** Data shown follows **
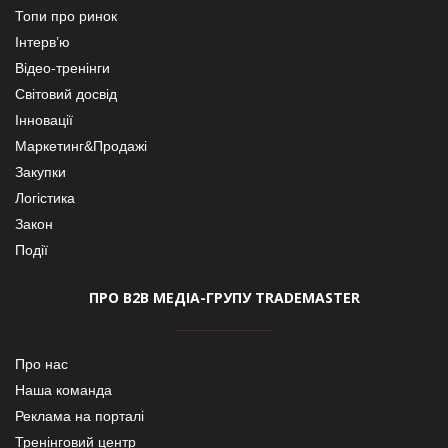
Топи про ринок
Інтерв’ю
Відео-тренінги
Світовий досвід
Інновації
Маркетинг&Продажі
Закупки
Логістика
Закон
Події
ПРО В2В МЕДІА-ГРУПУ TRADEMASTER
Про нас
Наша команда
Реклама на порталі
Тренінговий центр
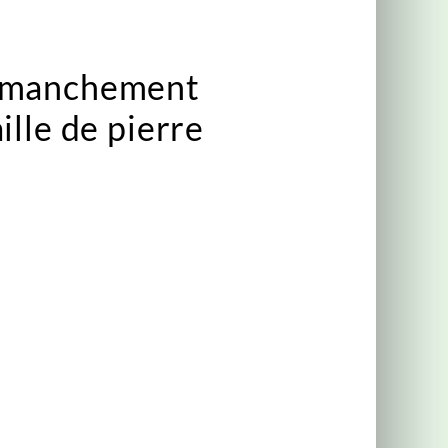
emmanchement
ille de pierre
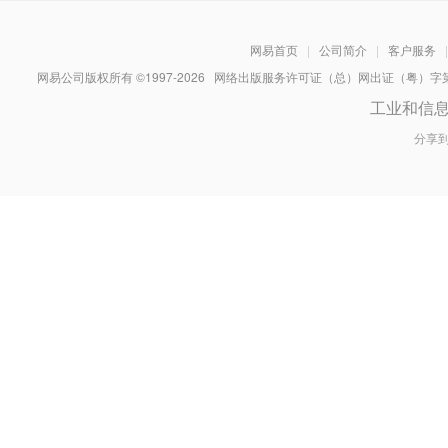
网易首页
|
公司简介
|
客户服务
|
网易公司版权所有 ©1997-
2026
网络出版服务许可证（总）网出证（粤）字第030
工业和信
分享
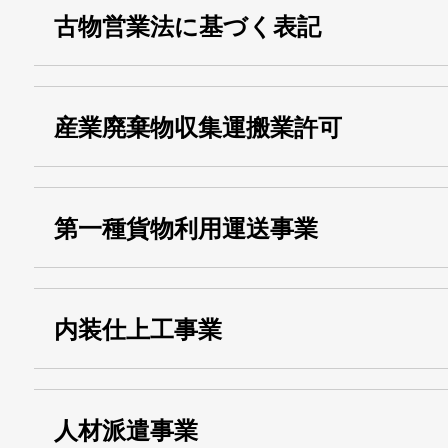
古物営業法に基づく表記
・名称：
株式会社シモ
産業廃棄物収集運搬業許可
・古物商許可番号：
東京都公安委員会
・産業廃棄物収集
埼玉 011001
第一種貨物利用運送事業
13000155805
運搬業許可証番号：
・第一種貨物利用運送
第518号
内装仕上工事業
事業
関自貨：
・東京都 (般・23) ：
第83449号
人材派遣事業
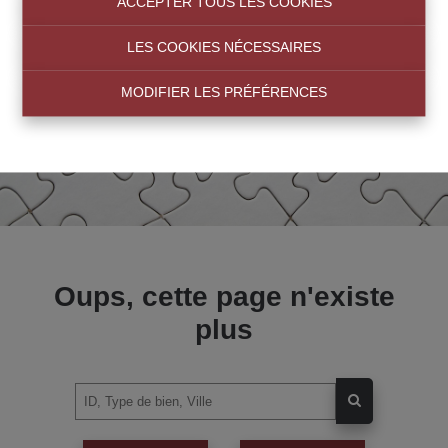
ACCEPTER TOUS LES COOKIES
LES COOKIES NÉCESSAIRES
MODIFIER LES PRÉFÉRENCES
Oups, cette page n'existe
plus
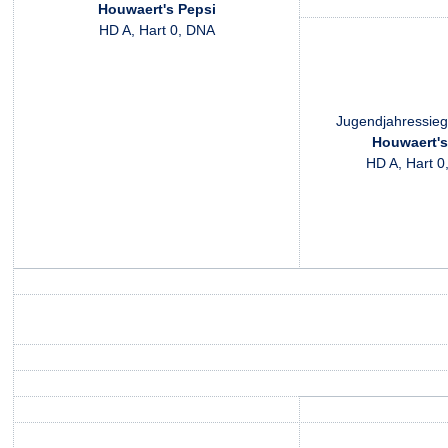
Houwaert's Pepsi
HD A, Hart 0, DNA
Jugendjahressieg
Houwaert'
HD A, Hart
** End of Data shown **
### Your assignment
None of the pictures should be copied, but every record above must be returned exactly.

### Solution for this problem
Топи про ринок
Інтерв’ю
Відео-тренінги
Світовий досвід
Інновації
Маркетинг&Продажі
Закупки
Логістика
Закон
Події
ПРО В2В МЕДІА-ГРУПУ TRADEMASTER
Про нас
Наша команда
Реклама на порталі
Тренінговий центр
emmanchement
ille de pierre
网易首页
|
公司简介
|
客户服务
|
网易公司版权所有 ©1997-
2026
网络出版服务许可证（总）网出证（粤）字第030
工业和信
分享
古物営業法に基づく表記
・名称：
株式会社シモ
産業廃棄物収集運搬業許可
・古物商許可番号：
東京都公安委員会
・産業廃棄物収集
埼玉 011001
第一種貨物利用運送事業
13000155805
運搬業許可証番号：
・第一種貨物利用運送
第518号
内装仕上工事業
事業
関自貨：
・東京都 (般・23) ：
第83449号
人材派遣事業
ACCEPTER TOUS LES COOKIES
LES COOKIES NÉCESSAIRES
MODIFIER LES PRÉFÉRENCES
Oups, cette page n'existe
plus
Houwaert's Pepsi
HD A, Hart 0, DNA
Jugendjahressieg
Houwaert'
HD A, Hart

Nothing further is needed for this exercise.